Calamity: Either you sulk or profit from it

His publicists’ “praise releases” don’t mislead President Duterte. From common folk during provincial jaunts he learned that rural economies are in doldrums. That’s despite stats showing all regions to be growing since 2015. Duterte is no economist. But expertise is not needed to know that GDP rises even if only big businesses profit, while the masa await trickle-downs.

Inflation won’t hurt much if people have jobs. Jobs can come from government projects. Sadly bureaucrats are slow to study plans then hire contractors. Of 75 strategic “Build, Build, Build” works that can create a million jobs, only 35 have been approved. Six – ballyhooed since 2016 – are to start at last. Those are: two bridges across Pasig River in Manila and Makati worth P6 billion; Chico River pump irrigation in Northern Luzon, P4.4 billion; Clark International Airport expansion in Central Luzon, P9.7 billion; 102-km railway from Davao City to Digos and Tagum, P35.3 billion; and a bridge across Panguil Bay, Iligan, P4.9 billion.

Red tape has delayed two-thirds of government road works, the Commission on Audit says. The Dept. of Public Works and Highways failed to use 66.4 percent or P440 billion of its P662.69-billion outlay in 2017. Only P222.66 billion or 34.14 percent was disbursed by yearend. Yet, at the start of 2017, DPWH had obligated 92.19 percent or P610.83 billion of its budget. Inefficiency has disabled DPWH for three years, 2015-2017, COA says. Had those projects been implemented, mostly in the provinces, economies would have kicked up. The figures validate Duterte’s gut feel about rural doldrums. Impatient, he will make Cabinet men answer for delays, especially if due to corruption. He singled out DPWH chief Mark Villar, who reportedly is slow because so wary of sleaze in field offices. For one, the multibillion-peso right-of-way scam of 2014 in Mindanao that senators investigated last May had involved, among others, DPWH district engineers who are still there. Duterte wants secretaries to report to him the corrupt, for him to axe.

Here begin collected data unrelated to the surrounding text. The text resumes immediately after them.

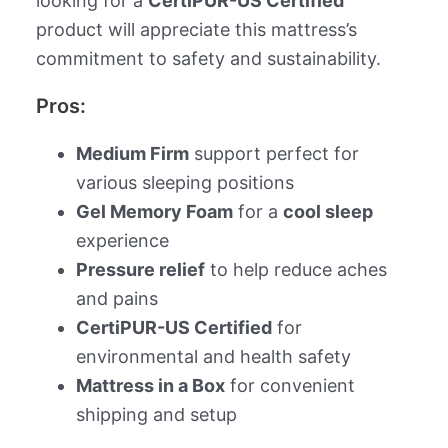
looking for a
CertiPUR-US Certified
product will appreciate this mattress’s
commitment to safety and sustainability.
Pros:
Medium Firm
support perfect for
various sleeping positions
Gel Memory Foam
for a
cool sleep
experience
Pressure relief
to help reduce aches
and pains
CertiPUR-US Certified
for
environmental and health safety
Mattress in a Box
for convenient
shipping and setup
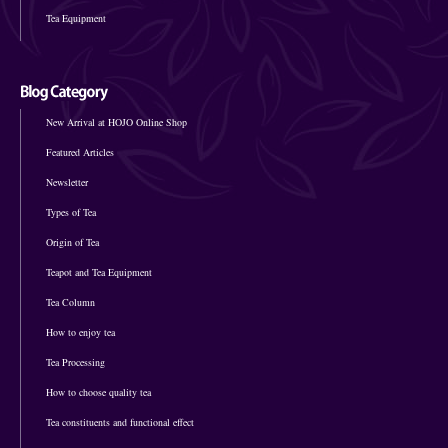
Tea Equipment
New Arrival at HOJO Online Shop
Featured Articles
Newsletter
Types of Tea
Origin of Tea
Teapot and Tea Equipment
Tea Column
How to enjoy tea
Tea Processing
How to choose quality tea
Tea constituents and functional effect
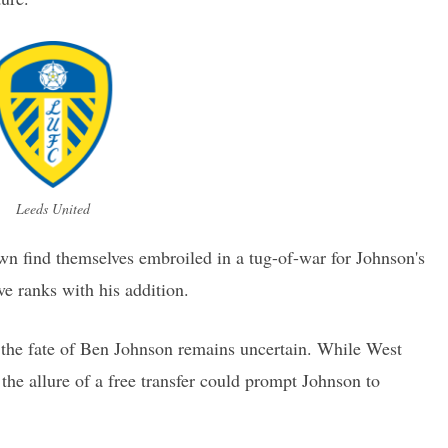
Leeds United
n find themselves embroiled in a tug-of-war for Johnson's
ve ranks with his addition.
the fate of Ben Johnson remains uncertain. While West
the allure of a free transfer could prompt Johnson to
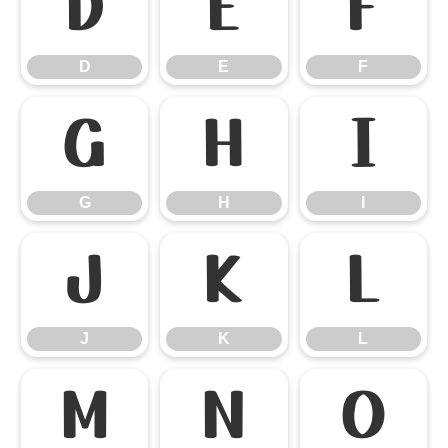
D
E
F
D
E
F
G
H
I
G
H
I
J
K
L
J
K
L
M
N
O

Meanwhile, it’s the typhoon, flood, and landslide season once again, yet local governments are doing nothing. They are as much to blame as graft and red tape for the doldrums.

Weather is predictable and calamities preventable. Government can factor them into economic planning. It should even make disaster mitigation spur mini-booms.

About two-dozen typhoons strike the country each year, that’s why they alphabetically are named from the 26 letters. Droughts and excessive rains can be forecast two years ahead, from oceanographic studies of El Niño and La Niña patterns. Foreseeable too from scientific monitoring are algal red tides that poison shellfish.

Floods, mud and rockslides, fires can be avoided through engineering and regulation. Pinpointing earthquake, tsunami, and volcanic geo-hazards can lessen loss of lives and property. Disasters need not blunt economic growth, if the government averts them.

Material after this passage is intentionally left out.